Linear Walk To Stanhope

Stanhope Walk: Linear Walk From Rookhope
Length: 5 miles Ascent: 600 feet Time: 2.50 hours
Map: Explorer 307 Consett & Derwent reservoir
Start: Take the bus to Rookhope from Stanhope Market Place to the “terminus” next to the pub.

(To make this a circular walk there is an easy to follow road walking route as follows: Leave Stanhope on the A689 towards Eastgate and after a mile, just after the sign for the Greenfoot caravan park, turn right on to an unsigned minor road. This is one of those quiet and wonderfully scenic roads in which Weardale excels. (It was a gated road until about the year 2000 when cattle grids replaced the two gates to keep in the free range sheep). At the road junction just before Rookhope turn right to reach the pub after half a mile or so. This extension adds 5 miles and 700 feet of ascent to the original walk.)

Description: The austerity of the moorlands of Stanhope Common contrasts with the beauty of Stanhope Dene, where nature is reasserting itself over industrial pillage. All on solid well drained tracks.

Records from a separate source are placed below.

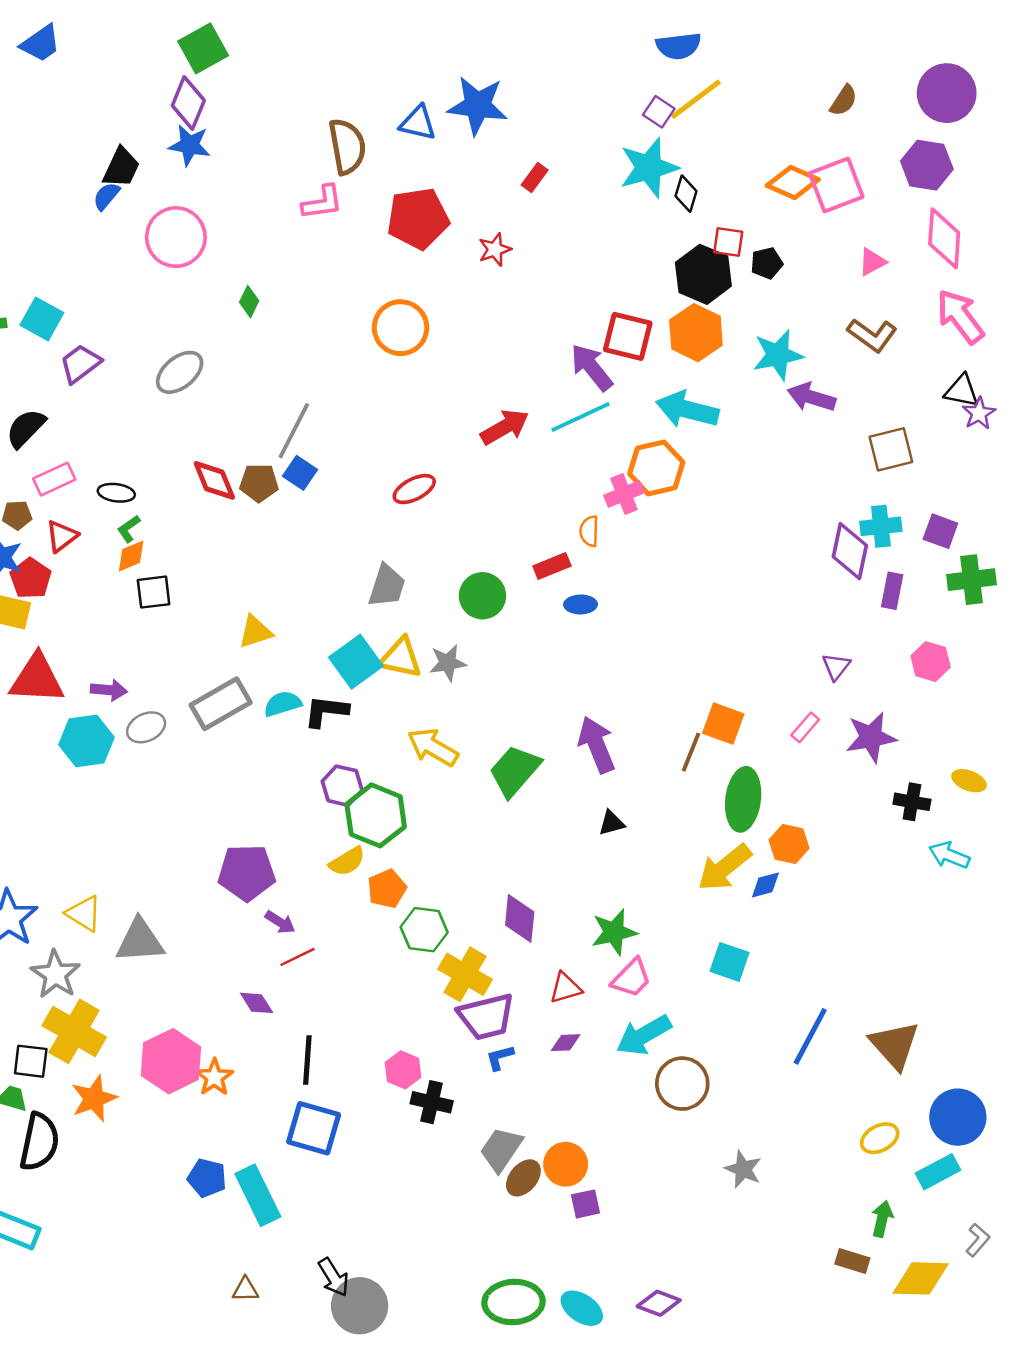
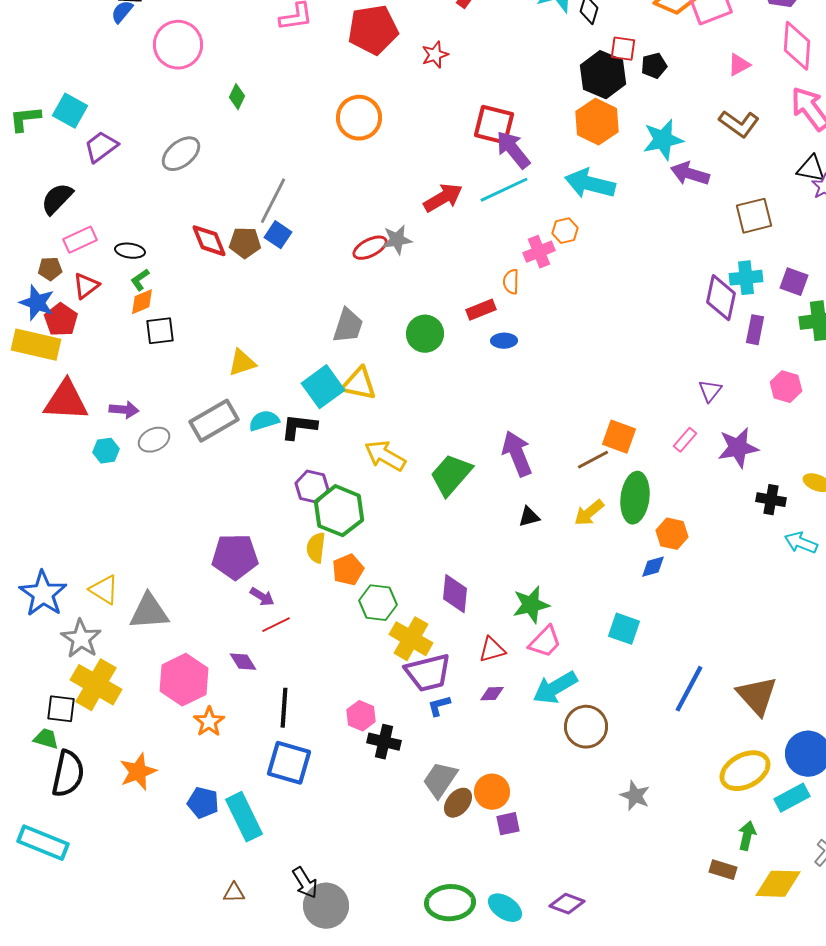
red square: (628, 336) -> (494, 125), moved
orange hexagon: (656, 468) -> (565, 231), size x0.6
gray star: (448, 663) -> (397, 240), moved
cyan hexagon: (87, 741) -> (106, 451), size x0.6
brown line: (691, 752) -> (593, 460), turned 40
yellow semicircle: (347, 861) -> (316, 548), turned 128
yellow arrow: (724, 868) -> (589, 513), moved, size x0.7
pink hexagon: (171, 1061) -> (184, 680), moved
orange star: (94, 1098) -> (138, 772), moved
yellow ellipse: (880, 1138) -> (745, 771), size x1.6

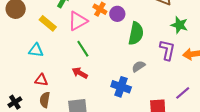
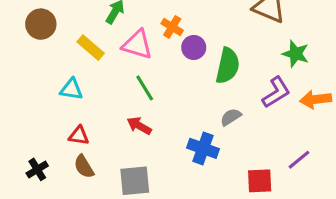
purple circle: (117, 14) -> (194, 47), moved
pink triangle: (78, 21) -> (137, 45), turned 45
purple L-shape: (167, 50) -> (276, 92), turned 45
brown semicircle: (45, 100) -> (84, 167), turned -42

Directions: From the bus stop in Rookhope turn uphill to take the track opposite the shop. Turning left at two track junctions reach the fell gate and follow the track upwards through a cutting (this is the route of the famous Rookhope Incline railway). After about half a mile take the obvious track which curves up to the right and follow this over the watershed and down left into the valley of the Stanhope Burn. At the bottom of the descent is a Shooting Lodge surrounded by pines and rhododendrons. Cross the bridge over the Smiddy Burn and go through a gate.

The track now runs on a flat path high above the Stanhope Burn for about a mile, the scenery becoming gradually less bleak. (The old railway track to Sunderland is running on your left just below the horizon). The patchwork effect of heather squares on the hills is created by the controlled burning of areas of older, leggy heather in the winter and spring on a rotational cycle lasting years. To prevent fire damage to the underlying peat, burning takes place when the heather cover is dry and the peat is wet and when the wind is light but constant, to keep the fire moving steadily. The heather roots are left undamaged and heather seed in the soil is given a clearer run. The older heather plants provide cover and shelter for grouse and other birds while the new growth stimulated by burning produces young, succulent food for birds and sheep.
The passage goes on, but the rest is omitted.